Wednesday, 12 October 2016

two exhibitions

I went to London today to see Beyond Caravaggio at the National Gallery with an old colleague. Originally we were going to go and see the Abstract Expressionists at the Royal Academy yesterday, but then the RA sent out an email warning that they would be closing at 1.00 pm on Tuesday because the Queen was visiting, so the expedition was switched to Wednesday, then changed into a trip to a different exhibition but on the new date.  I had to send an extra precautionary text to confirm I had kept up at the back and got all the details right.  It would have been sad to come in from the garden for lunch on Tuesday and find a reproachful text and several missed calls on my phone asking where the hell I was.

I like Caravaggio.  I am doubtless biased by having fallen completely under the spell of Tilda Swinton in Derek Jarman's film and remained that way ever since.  It's thirty years since the film came out, terrifying how time flies.  This exhibition has a small number of paintings by Caravaggio himself, but the bulk of it is works by his followers.  Some of them were very good, some I was less convinced by.  The midget Christ child with the glowing head like a sinister infant out of a B movie horror film perched on the gigantic shoulders of a tottering Saint Christopher was especially perplexing.  Saint Peter's denial to an expostulating young woman and Tobias' meeting with the angel were especially brilliant.  Some of the candlelit scenes in which the candle itself was concealed behind an arm or musical score were virtuosic, although apparently Caravaggio himself never painted scenes with candles in them, or at least none survive.  And there were some excellent sheep.

The few actual Caravaggio originals stole the show for me.  A pouting, indignant, faintly and sensuously chubby boy being bitten by a lizard, ripe fruit and a glass of water at his elbow, painted when the artist was only in his early twenties, was extraordinarily vivid.  Judas planting his kiss on Jesus' face as the mail clad soldiers reach forward to seize him was dramatic and touching, Christ's downcast face already reconciled to his fate as a second disciple screamed towards the edge of the canvas.  The composition is objectively bonkers, since why are Christ, Judas and the third disciple all sharing one great big red cloak over their heads and around their shoulders, but the painting is brilliant.  Caravaggio's pictures have that indefinable extra something that most of his followers don't have, or only display spasmodically, and I left convinced he was a genius.  If I have time to go back for a second look then I will.  The exhibition only opened today, and I don't generally go so early in the run to give the fuss time to die down, but my friend who booked the tickets earlier this week said there were lots available.  Homoerotic Renaissance chiaroscuro can't be as popular with the great British public as water lilies.

After lunch I went round the corner to catch American photographer William Eggleston at the National Portrait Gallery before it ends in a couple of weeks.  I read a rave review of the show somewhere, and I like photography as an art form.  If it is an art form.  Grayson Perry's verdict in his short Guide to Art Playing To The Gallery on whether photography can be art is that it is problematic.  According to Martin Parr, if a photograph is bigger than two metres and priced higher than five figures then it's probably Art.  On that basis most of the photos on show at the Portrait Gallery couldn't have been art, but never mind.  They were utterly absorbing.  Two girls on a couch, one lying back and one leaning forward consoling her friend had me wracking my brains trying to remember which painting it was I'd seen recently that used almost the same composition but a hundred years earlier.  Why was the dignified young black woman standing by a road with a jerry can of petrol?  Or water?  And why was the stony faced, immaculately coiffed young blonde woman sitting on a shabby wall next to a bollard with a chain wound round it?  Who could resist any portrait of a nude man in a graffiti covered room with a caption beginning 'The eccentric dentist'? The pictures spanned a narrow range of time, only ten or twelve years from the mid 1960s, and many were taken around the small town in Mississippi where Eggleston grew up.  I didn't buy the book, on the grounds that you can't collect everything and so general art books are out, but I coveted it.

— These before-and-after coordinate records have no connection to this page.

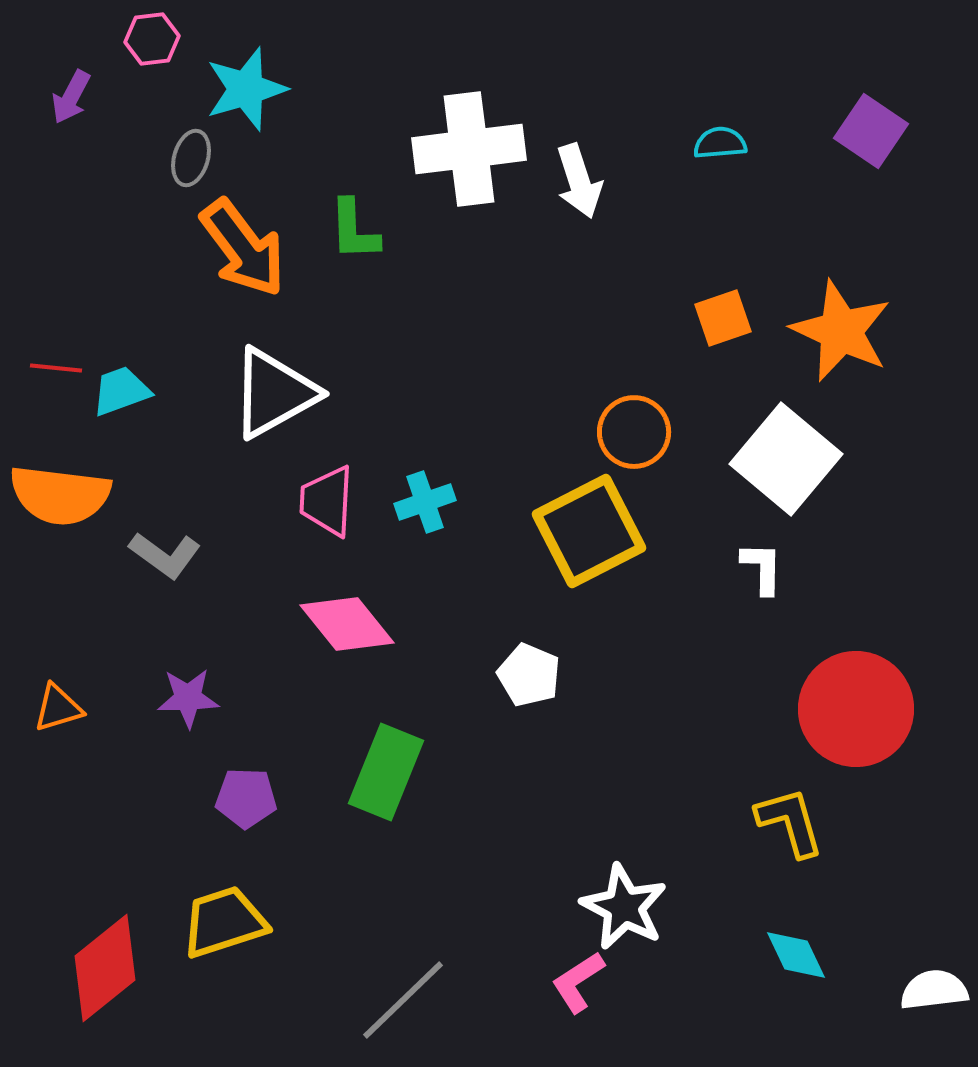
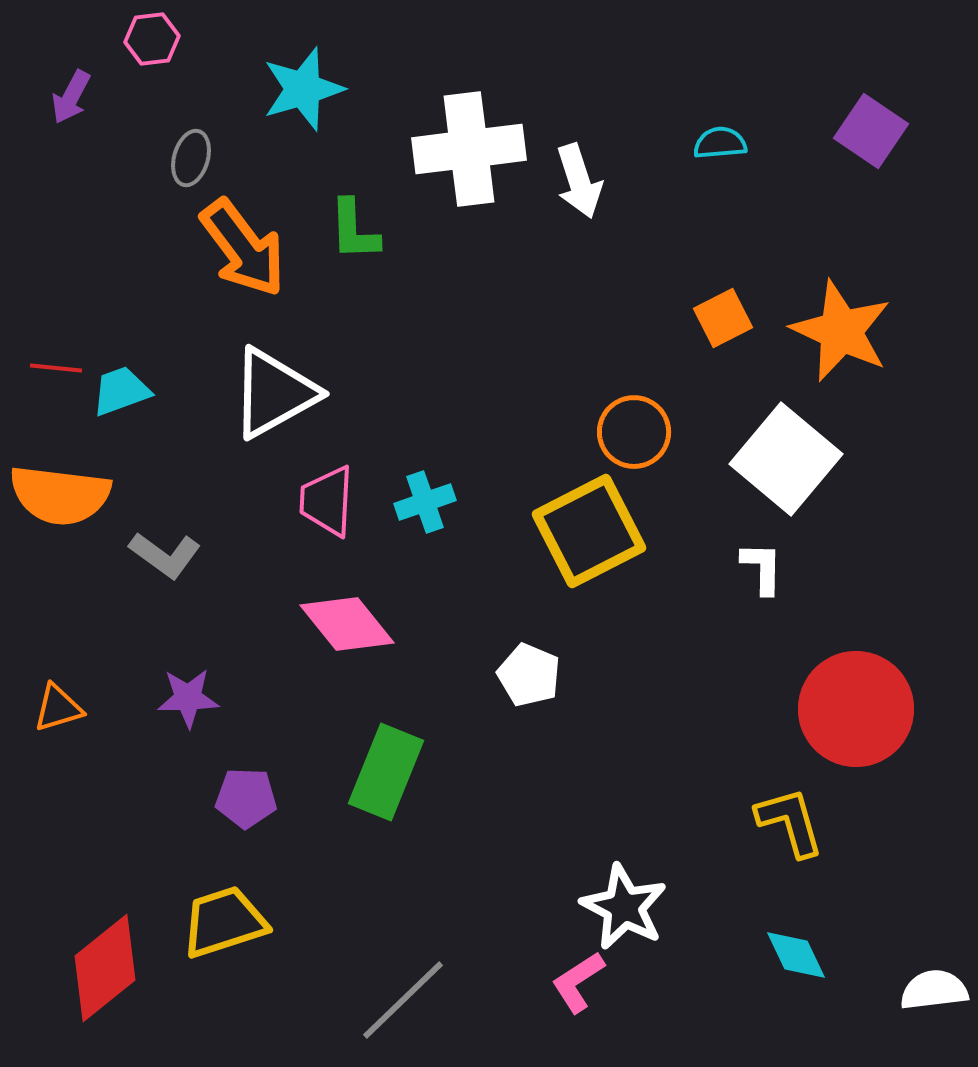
cyan star: moved 57 px right
orange square: rotated 8 degrees counterclockwise
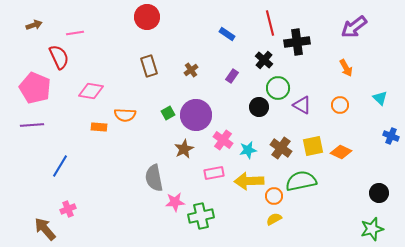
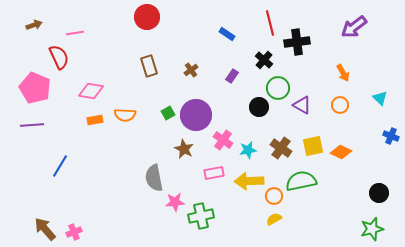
orange arrow at (346, 68): moved 3 px left, 5 px down
orange rectangle at (99, 127): moved 4 px left, 7 px up; rotated 14 degrees counterclockwise
brown star at (184, 149): rotated 18 degrees counterclockwise
pink cross at (68, 209): moved 6 px right, 23 px down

I couldn't judge the photographs on technical grounds because I don't know anything about the techniques and methods of photography, but they included some tantalising images that stuck in the mind and invited you to build a whole narrative around them.  Good photographers can make it look as though the image just presented itself in front of them and they pointed the camera, but the truly enormous number of bad and boring images in circulation on the internet shows that this must be very far from the truth.  I don't generally take photos myself, on the grounds that the world is full of bad photos already and the act of photography gets in the way of the experience of being there.